(Extracted page text data)
....................
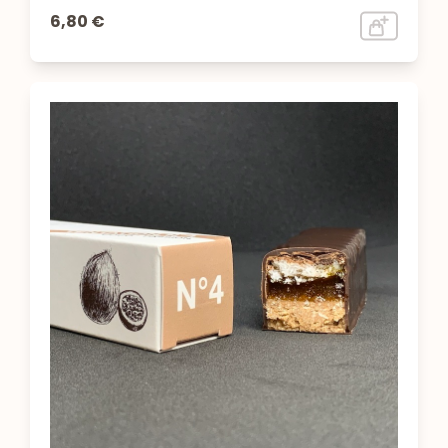
6,80 €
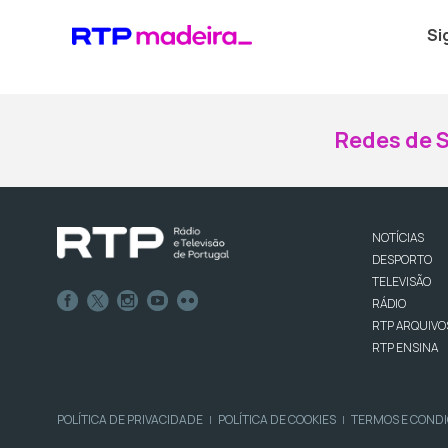
Si
Redes de S
NOTÍCIAS
DESPORTO
TELEVISÃO
RÁDIO
RTP ARQUIVO
RTP ENSINA
POLÍTICA DE PRIVACIDADE
POLÍTICA DE COOKIES
TERMOS E COND
|
|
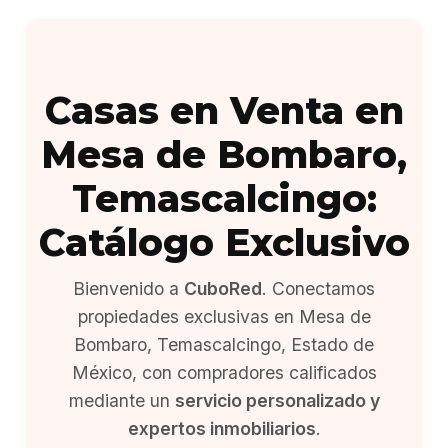
Casas en Venta en
Mesa de Bombaro,
Temascalcingo:
Catálogo Exclusivo
Bienvenido a
CuboRed
. Conectamos
propiedades exclusivas en Mesa de
Bombaro, Temascalcingo, Estado de
México, con compradores calificados
mediante un
servicio personalizado y
expertos inmobiliarios
.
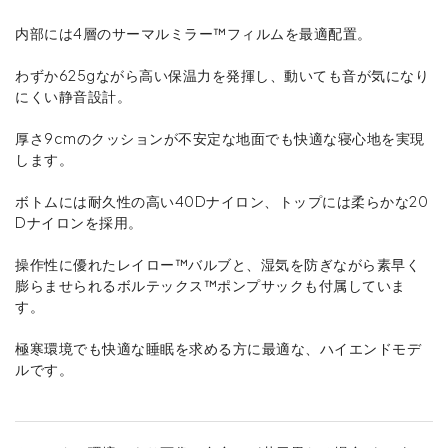
内部には4層のサーマルミラー™フィルムを最適配置。
わずか625gながら高い保温力を発揮し、動いても音が気になり
にくい静音設計。
厚さ9cmのクッションが不安定な地面でも快適な寝心地を実現
します。
ボトムには耐久性の高い40Dナイロン、トップには柔らかな20
Dナイロンを採用。
操作性に優れたレイロー™バルブと、湿気を防ぎながら素早く
膨らませられるボルテックス™ポンプサックも付属していま
す。
極寒環境でも快適な睡眠を求める方に最適な、ハイエンドモデ
ルです。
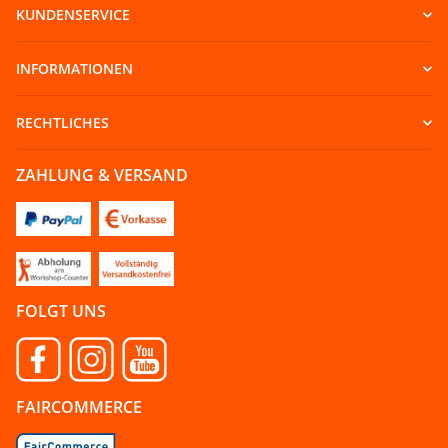
KUNDENSERVICE
INFORMATIONEN
RECHTLICHES
ZAHLUNG & VERSAND
FOLGT UNS
FAIRCOMMERCE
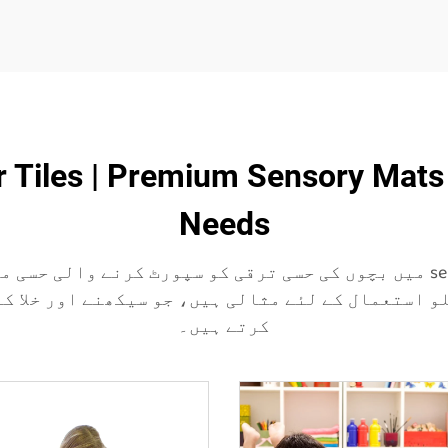
r Tiles | Premium Sensory Mats 
Needs
HF Sensory Liquid Floor Tiles مختلف settings میں بچوں کی حسی ترقی کو س
کرتے ہیں۔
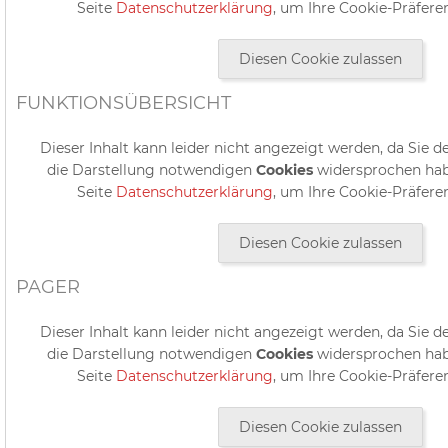
Seite
Datenschutzerklärung
, um Ihre Cookie-Präfere
Diesen Cookie zulassen
FUNKTIONSÜBERSICHT
Dieser Inhalt kann leider nicht angezeigt werden, da Sie d
die Darstellung notwendigen
Cookies
widersprochen hab
Seite
Datenschutzerklärung
, um Ihre Cookie-Präfere
Diesen Cookie zulassen
PAGER
Dieser Inhalt kann leider nicht angezeigt werden, da Sie d
die Darstellung notwendigen
Cookies
widersprochen hab
Seite
Datenschutzerklärung
, um Ihre Cookie-Präfere
Diesen Cookie zulassen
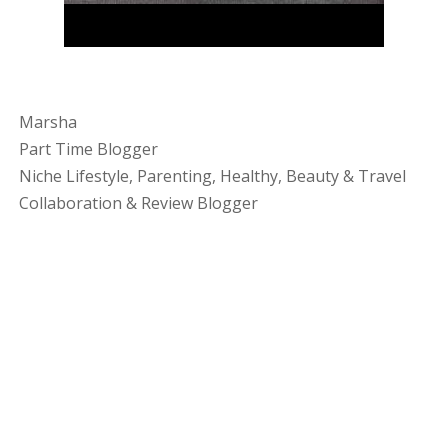
Marsha
Part Time Blogger
Niche Lifestyle, Parenting, Healthy, Beauty & Travel
Collaboration & Review Blogger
....................
§ **WHAT THIS TASK INVOLVES**
The entries above should be given again exactly, minus any pictures.

§ **RESPONSE**
6,80 €
Si
Redes de S
NOTÍCIAS
DESPORTO
TELEVISÃO
RÁDIO
RTP ARQUIVO
RTP ENSINA
POLÍTICA DE PRIVACIDADE
POLÍTICA DE COOKIES
TERMOS E COND
|
|
Casas en Venta en
Mesa de Bombaro,
Temascalcingo:
Catálogo Exclusivo
Bienvenido a
CuboRed
. Conectamos
propiedades exclusivas en Mesa de
Bombaro, Temascalcingo, Estado de
México, con compradores calificados
mediante un
servicio personalizado y
expertos inmobiliarios
.
内部には4層のサーマルミラー™フィルムを最適配置。
わずか625gながら高い保温力を発揮し、動いても音が気になり
にくい静音設計。
厚さ9cmのクッションが不安定な地面でも快適な寝心地を実現
します。
ボトムには耐久性の高い40Dナイロン、トップには柔らかな20
Dナイロンを採用。
操作性に優れたレイロー™バルブと、湿気を防ぎながら素早く
膨らませられるボルテックス™ポンプサックも付属していま
す。
極寒環境でも快適な睡眠を求める方に最適な、ハイエンドモデ
ルです。
KUNDENSERVICE
INFORMATIONEN
RECHTLICHES
ZAHLUNG & VERSAND
FOLGT UNS
FAIRCOMMERCE
r Tiles | Premium Sensory Mats 
Needs
HF Sensory Liquid Floor Tiles مختلف settings میں بچوں کی حسی ترقی کو س
کرتے ہیں۔
Seite
Datenschutzerklärung
, um Ihre Cookie-Präfere
Diesen Cookie zulassen
FUNKTIONSÜBERSICHT
Dieser Inhalt kann leider nicht angezeigt werden, da Sie d
die Darstellung notwendigen
Cookies
widersprochen hab
Seite
Datenschutzerklärung
, um Ihre Cookie-Präfere
Diesen Cookie zulassen
PAGER
Dieser Inhalt kann leider nicht angezeigt werden, da Sie d
die Darstellung notwendigen
Cookies
widersprochen hab
Seite
Datenschutzerklärung
, um Ihre Cookie-Präfere
Diesen Cookie zulassen
Marsha
Part Time Blogger
Niche Lifestyle, Parenting, Healthy, Beauty & Travel
Collaboration & Review Blogger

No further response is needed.